Problem description:
Write out exactly the lines of the entries below from the one holding "Важно обавештење: Од 1. 4. 2026. године, из" to the one holding "имејл адреса: ratkovukicevic.nis@gmail.com", inclusive, and leave out all other lines.
[Records shown]
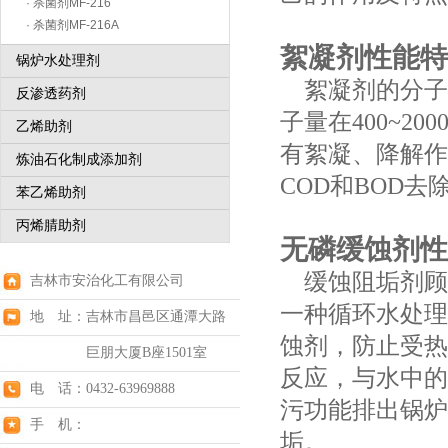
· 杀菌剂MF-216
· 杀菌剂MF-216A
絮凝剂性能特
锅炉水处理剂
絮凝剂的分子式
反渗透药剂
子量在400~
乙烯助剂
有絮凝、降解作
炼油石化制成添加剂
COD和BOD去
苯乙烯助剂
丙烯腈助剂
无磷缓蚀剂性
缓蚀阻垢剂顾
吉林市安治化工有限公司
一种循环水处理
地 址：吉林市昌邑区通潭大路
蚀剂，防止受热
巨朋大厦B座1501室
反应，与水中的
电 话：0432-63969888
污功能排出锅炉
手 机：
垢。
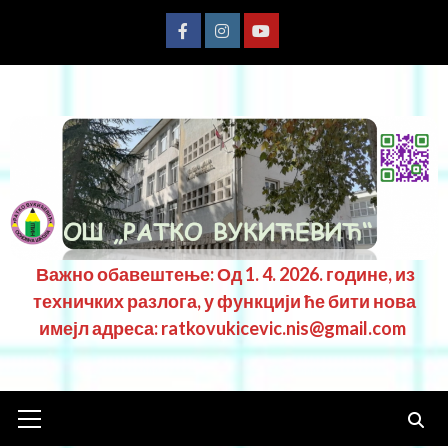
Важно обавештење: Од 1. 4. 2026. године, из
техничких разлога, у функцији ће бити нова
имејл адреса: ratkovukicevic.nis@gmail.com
[/Records shown]
[Records shown]
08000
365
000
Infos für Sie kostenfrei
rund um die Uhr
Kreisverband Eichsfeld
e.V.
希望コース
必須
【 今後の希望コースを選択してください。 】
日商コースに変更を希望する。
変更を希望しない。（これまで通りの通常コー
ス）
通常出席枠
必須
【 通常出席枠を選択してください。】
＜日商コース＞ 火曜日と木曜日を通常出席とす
[/Records shown]
[Records shown]
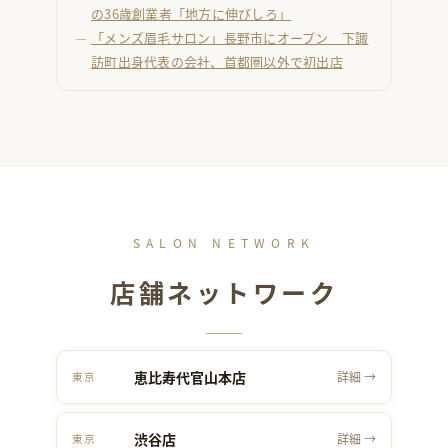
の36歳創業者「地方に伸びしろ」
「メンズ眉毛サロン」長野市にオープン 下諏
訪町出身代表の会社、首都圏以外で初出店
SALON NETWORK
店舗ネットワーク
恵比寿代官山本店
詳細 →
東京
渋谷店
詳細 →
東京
[/Records shown]
Written answer:
Важно обавештење: Од 1. 4. 2026. године, из
техничких разлога, у функцији ће бити нова
имејл адреса: ratkovukicevic.nis@gmail.com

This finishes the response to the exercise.